__What the task requires__: The expected output is the line bearing "vào chế độ đo)" followed by all remaining lines of the records, each restated word for word.
[[ Data under study, beginning ]]
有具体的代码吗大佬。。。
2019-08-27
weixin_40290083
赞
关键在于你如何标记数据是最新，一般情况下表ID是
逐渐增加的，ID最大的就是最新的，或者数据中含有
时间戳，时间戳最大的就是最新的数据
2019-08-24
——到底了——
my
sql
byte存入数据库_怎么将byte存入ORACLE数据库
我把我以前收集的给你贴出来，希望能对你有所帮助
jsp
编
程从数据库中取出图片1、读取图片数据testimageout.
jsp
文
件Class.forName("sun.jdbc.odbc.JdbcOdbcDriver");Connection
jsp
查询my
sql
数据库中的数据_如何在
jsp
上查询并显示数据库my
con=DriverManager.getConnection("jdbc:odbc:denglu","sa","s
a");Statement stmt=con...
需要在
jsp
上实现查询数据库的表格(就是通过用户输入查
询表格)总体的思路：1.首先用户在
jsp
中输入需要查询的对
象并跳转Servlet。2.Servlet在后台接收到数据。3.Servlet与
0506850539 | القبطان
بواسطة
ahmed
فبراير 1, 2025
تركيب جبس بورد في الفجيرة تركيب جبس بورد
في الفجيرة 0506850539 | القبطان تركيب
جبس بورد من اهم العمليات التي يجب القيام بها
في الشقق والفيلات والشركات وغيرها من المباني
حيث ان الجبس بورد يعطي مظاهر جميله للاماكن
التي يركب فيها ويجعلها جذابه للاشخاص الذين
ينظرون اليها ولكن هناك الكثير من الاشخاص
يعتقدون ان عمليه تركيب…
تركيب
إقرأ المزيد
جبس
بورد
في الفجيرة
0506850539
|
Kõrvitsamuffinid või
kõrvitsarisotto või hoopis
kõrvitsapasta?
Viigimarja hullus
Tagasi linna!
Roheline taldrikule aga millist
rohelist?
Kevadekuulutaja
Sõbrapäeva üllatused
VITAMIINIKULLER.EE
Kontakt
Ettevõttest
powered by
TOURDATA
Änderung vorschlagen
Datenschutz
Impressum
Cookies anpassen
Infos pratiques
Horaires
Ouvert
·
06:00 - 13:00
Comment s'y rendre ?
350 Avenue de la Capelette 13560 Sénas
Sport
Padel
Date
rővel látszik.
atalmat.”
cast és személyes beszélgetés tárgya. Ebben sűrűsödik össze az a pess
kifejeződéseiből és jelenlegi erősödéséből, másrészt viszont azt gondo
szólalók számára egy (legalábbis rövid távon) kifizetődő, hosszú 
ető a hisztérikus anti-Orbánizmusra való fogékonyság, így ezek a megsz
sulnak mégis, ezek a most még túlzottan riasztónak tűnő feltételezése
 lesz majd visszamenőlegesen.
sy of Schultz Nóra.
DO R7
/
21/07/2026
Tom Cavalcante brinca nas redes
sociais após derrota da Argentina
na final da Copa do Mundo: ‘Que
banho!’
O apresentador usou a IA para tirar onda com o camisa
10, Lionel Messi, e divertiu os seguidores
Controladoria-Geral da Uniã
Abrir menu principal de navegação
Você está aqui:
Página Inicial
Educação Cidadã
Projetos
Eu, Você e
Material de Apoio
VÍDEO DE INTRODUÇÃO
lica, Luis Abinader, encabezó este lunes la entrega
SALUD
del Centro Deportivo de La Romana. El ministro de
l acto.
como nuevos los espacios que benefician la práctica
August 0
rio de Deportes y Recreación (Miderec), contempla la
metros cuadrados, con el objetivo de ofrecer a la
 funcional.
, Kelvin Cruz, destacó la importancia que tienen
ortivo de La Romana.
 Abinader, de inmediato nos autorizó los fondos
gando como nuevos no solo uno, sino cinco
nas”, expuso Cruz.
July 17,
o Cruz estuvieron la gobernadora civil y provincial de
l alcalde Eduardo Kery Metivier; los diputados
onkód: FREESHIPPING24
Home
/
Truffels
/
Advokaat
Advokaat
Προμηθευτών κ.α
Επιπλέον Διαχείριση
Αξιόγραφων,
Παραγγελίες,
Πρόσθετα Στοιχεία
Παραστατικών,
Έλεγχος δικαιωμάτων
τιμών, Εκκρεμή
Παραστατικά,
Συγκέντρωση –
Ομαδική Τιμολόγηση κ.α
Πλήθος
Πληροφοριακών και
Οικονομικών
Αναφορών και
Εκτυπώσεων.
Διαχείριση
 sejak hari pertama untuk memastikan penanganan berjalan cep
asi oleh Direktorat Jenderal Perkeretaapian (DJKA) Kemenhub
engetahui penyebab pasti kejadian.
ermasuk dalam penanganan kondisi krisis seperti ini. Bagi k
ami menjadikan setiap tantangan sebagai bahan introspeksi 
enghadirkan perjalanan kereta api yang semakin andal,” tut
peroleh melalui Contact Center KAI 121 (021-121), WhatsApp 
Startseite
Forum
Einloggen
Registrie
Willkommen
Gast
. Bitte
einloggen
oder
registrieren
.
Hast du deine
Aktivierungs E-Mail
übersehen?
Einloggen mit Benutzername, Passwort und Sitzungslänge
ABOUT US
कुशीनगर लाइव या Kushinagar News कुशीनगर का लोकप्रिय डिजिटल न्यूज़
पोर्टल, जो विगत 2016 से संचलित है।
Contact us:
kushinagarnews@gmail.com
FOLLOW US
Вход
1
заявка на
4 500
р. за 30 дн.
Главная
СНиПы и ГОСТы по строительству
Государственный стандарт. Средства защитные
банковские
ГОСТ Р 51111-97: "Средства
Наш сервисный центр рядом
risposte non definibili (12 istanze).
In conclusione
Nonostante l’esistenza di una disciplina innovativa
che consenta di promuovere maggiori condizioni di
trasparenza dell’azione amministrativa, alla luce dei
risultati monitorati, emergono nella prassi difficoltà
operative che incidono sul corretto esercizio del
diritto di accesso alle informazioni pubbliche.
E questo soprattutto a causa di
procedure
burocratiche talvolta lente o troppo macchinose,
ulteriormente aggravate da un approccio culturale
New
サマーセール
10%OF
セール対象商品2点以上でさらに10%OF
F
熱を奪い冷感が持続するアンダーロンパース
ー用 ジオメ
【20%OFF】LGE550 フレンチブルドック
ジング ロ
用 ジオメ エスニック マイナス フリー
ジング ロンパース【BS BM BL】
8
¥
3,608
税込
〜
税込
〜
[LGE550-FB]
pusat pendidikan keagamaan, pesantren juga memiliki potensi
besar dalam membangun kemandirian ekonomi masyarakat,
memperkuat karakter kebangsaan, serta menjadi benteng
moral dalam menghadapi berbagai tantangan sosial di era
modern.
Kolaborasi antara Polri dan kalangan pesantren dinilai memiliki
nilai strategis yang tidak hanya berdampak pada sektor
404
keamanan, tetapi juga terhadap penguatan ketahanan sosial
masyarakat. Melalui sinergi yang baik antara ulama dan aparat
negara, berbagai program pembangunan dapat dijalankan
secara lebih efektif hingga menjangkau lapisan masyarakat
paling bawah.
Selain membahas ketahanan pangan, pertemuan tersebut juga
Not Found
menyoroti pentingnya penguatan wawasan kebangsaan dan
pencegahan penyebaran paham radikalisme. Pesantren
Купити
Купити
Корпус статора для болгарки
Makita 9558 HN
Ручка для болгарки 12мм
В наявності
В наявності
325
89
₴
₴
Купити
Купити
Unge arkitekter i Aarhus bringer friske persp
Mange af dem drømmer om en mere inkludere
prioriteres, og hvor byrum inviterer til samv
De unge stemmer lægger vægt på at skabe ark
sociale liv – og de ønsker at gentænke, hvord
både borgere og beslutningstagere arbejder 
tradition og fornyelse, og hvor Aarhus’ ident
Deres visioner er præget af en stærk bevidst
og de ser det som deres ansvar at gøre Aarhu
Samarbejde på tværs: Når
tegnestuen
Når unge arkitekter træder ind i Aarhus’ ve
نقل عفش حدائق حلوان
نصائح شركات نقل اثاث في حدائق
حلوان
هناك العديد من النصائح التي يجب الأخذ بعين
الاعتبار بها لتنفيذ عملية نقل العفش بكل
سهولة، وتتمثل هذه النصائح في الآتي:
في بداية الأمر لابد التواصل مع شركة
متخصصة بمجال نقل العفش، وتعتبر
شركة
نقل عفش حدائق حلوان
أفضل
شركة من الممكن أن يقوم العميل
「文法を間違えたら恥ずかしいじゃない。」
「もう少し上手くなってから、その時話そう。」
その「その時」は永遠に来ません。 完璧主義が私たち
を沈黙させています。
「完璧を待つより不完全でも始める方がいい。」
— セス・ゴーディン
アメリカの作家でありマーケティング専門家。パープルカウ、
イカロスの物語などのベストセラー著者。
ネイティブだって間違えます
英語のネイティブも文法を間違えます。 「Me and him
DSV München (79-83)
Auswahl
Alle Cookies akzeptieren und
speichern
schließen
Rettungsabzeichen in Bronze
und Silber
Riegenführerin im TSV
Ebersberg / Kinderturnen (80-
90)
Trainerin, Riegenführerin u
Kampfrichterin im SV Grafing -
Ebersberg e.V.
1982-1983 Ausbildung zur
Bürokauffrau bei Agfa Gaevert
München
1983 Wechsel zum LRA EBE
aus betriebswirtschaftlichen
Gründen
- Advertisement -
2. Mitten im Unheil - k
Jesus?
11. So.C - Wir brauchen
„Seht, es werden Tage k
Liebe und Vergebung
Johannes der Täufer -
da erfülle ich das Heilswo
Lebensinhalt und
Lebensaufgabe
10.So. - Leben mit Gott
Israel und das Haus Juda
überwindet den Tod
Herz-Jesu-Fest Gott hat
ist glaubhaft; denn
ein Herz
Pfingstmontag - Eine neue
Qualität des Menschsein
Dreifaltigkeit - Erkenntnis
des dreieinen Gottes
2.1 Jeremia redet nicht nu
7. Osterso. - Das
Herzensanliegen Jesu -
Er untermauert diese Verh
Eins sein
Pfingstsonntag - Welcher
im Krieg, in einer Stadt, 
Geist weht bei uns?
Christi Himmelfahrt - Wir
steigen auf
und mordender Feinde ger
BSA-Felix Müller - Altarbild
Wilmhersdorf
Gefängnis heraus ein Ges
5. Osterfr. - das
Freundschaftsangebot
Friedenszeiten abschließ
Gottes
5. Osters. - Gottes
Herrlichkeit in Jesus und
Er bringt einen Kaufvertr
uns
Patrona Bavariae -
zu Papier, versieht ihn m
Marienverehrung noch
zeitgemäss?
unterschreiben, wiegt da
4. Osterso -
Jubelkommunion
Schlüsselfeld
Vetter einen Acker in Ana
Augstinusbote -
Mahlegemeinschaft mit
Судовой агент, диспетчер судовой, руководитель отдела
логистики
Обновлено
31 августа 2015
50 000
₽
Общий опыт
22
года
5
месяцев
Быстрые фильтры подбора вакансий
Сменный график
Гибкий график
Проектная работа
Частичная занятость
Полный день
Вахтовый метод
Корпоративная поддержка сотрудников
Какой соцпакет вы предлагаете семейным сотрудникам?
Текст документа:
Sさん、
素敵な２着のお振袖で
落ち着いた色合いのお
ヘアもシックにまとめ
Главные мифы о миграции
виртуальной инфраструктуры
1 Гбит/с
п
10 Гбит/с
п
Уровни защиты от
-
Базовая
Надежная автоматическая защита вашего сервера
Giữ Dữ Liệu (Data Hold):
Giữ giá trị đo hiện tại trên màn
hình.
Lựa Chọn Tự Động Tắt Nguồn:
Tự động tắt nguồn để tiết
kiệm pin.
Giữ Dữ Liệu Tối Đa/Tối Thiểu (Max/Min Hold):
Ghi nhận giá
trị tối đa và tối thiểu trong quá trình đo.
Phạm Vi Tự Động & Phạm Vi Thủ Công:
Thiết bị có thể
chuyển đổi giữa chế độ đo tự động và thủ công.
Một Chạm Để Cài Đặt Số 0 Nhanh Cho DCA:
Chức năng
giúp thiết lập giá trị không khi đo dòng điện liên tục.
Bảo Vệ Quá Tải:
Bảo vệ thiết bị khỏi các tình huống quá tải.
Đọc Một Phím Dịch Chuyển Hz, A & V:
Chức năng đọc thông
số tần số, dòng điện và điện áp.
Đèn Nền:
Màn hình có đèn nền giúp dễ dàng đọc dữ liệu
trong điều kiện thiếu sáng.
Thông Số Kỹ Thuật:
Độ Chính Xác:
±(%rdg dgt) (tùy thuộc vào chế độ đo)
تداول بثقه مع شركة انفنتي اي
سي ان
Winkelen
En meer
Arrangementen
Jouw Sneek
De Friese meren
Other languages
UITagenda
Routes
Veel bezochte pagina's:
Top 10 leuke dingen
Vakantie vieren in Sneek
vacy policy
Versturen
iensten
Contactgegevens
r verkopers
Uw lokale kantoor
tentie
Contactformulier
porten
[[ Data under study, end ]]
__Output for this task__:
±(%rdg dgt) (tùy thuộc vào chế độ đo)
تداول بثقه مع شركة انفنتي اي
سي ان
Winkelen
En meer
Arrangementen
Jouw Sneek
De Friese meren
Other languages
UITagenda
Routes
Veel bezochte pagina's:
Top 10 leuke dingen
Vakantie vieren in Sneek
vacy policy
Versturen
iensten
Contactgegevens
r verkopers
Uw lokale kantoor
tentie
Contactformulier
porten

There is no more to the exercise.